Bir ülkede eğer, fertler tasarruf edip, bundan finans kuruluşları (bankalar) yatırıma yönlendirebiliyor, yani yeni yatırımlar yapılarak, istihdam yaratılıyorsa ve bu yatırımların kimileri iç ve dış piyasalarda, tüketmiyorsa, ekonomi çarkı iyi işliyor demektir. Böyle işleyen bir çarktan, yaratılan gelirden, özellikle, Devletin temel politikaları belirlemesiyle, kamu ve özel kesim sosyal amaçlı yatırımlardan, fertlerin adil, yaygın ve daha çok pay alması ile; Toplumun alt yapısı değişir ve sosyal refah denkliği gerçekleşir.

Yani, diğer bir değişle, Büyümenin nimetleri eğer, Sosyal Gelişme projeleri ile Fert Refahına, artı katkı yaratıyorsa, Büyüme anlam kazanır.

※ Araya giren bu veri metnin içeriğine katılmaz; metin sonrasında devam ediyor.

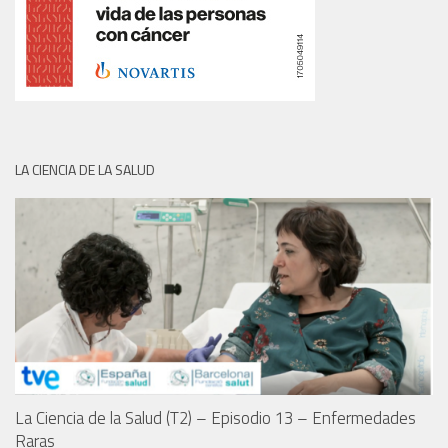
LA CIENCIA DE LA SALUD
La Ciencia de la Salud (T2) – Episodio 13 – Enfermedades
Raras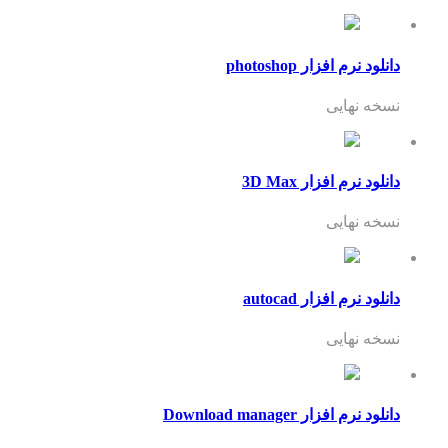
دانلود نرم افزار photoshop
نسخه نهایی
دانلود نرم افزار 3D Max
نسخه نهایی
دانلود نرم افزار autocad
نسخه نهایی
دانلود نرم افزار Download manager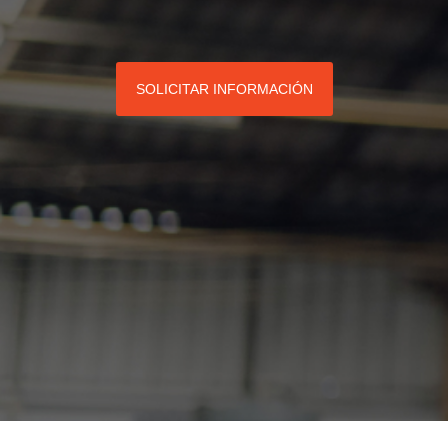
SOLICITAR INFORMACIÓN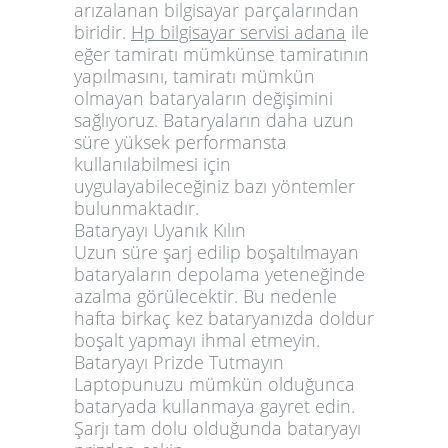
arızalanan bilgisayar parçalarından
biridir.
Hp bilgisayar servisi adana
ile
eğer tamiratı mümkünse tamiratının
yapılmasını, tamiratı mümkün
olmayan bataryaların değişimini
sağlıyoruz. Bataryaların daha uzun
süre yüksek performansta
kullanılabilmesi için
uygulayabileceğiniz bazı yöntemler
bulunmaktadır.
Bataryayı Uyanık Kılın
Uzun süre şarj edilip boşaltılmayan
bataryaların depolama yeteneğinde
azalma görülecektir. Bu nedenle
hafta birkaç kez bataryanızda doldur
boşalt yapmayı ihmal etmeyin.
Bataryayı Prizde Tutmayın
Laptopunuzu mümkün olduğunca
bataryada kullanmaya gayret edin.
Şarjı tam dolu olduğunda bataryayı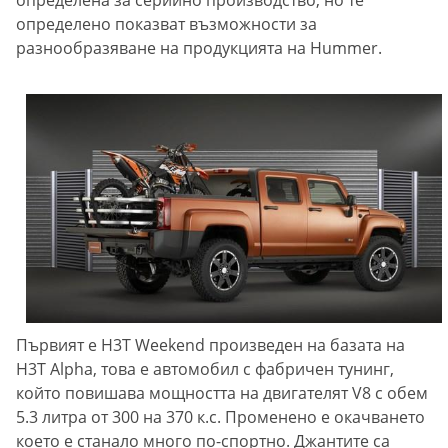
определено показват възможности за
разнообразяване на продукцията на Hummer.
Първият е H3T Weekend произведен на базата на
H3T Alpha, това е автомобил с фабричен тунинг,
който повишава мощността на двигателят V8 с обем
5.3 литра от 300 на 370 к.с. Променено е окачването
което е станало много по-спортно. Джантите са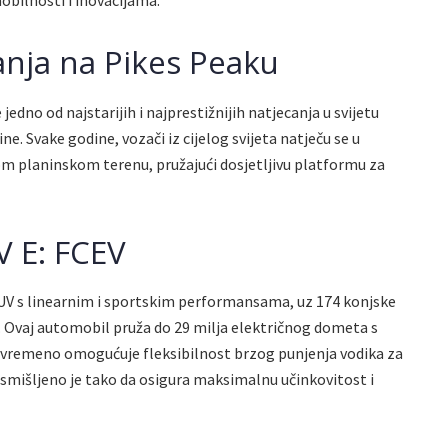
bilnosti i inovacijama.
anja na Pikes Peaku
jedno od najstarijih i najprestižnijih natjecanja u svijetu
e. Svake godine, vozači iz cijelog svijeta natječu se u
m planinskom terenu, pružajući dosjetljivu platformu za
 E: FCEV
UV s linearnim i sportskim performansama, uz 174 konjske
. Ovaj automobil pruža do 29 milja električnog dometa s
vremeno omogućuje fleksibilnost brzog punjenja vodika za
osmišljeno je tako da osigura maksimalnu učinkovitost i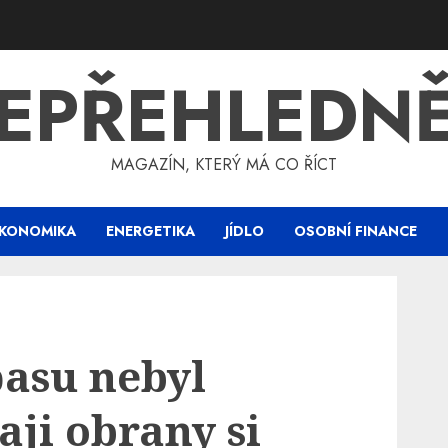
EPŘEHLEDN
MAGAZÍN, KTERÝ MÁ CO ŘÍCT
KONOMIKA
ENERGETIKA
JÍDLO
OSOBNÍ FINANCE
pasu nebyl
aji obrany si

Türkiye bu yoldan, oldukça uzaktadır. Nitekim, GSMH Büyüklüğü Bakımından, Dünyada 22'inci sırada bulunan Türkiye, yaşam endikatörleri denilen, standartlarda, Dünyanın 182 ülkesi arasında, 96'ncı sıradadır ki, bu durum oldukça düşündürücüdür.

%9.9 lük büyüme ilk nazarda, moral verici ve cesaretlendiricidir. Hele, Büyümenin son üç yılda, devamlı artı göstermesi olumludur.

Ancak, Toplumun tüm katmanlarıma yaşam standartlarını iyileştirmeyen, ferdi refaha dönük olmayan büyümesinde fazla bir anlam iade etmediğinin altını çizmeliyim.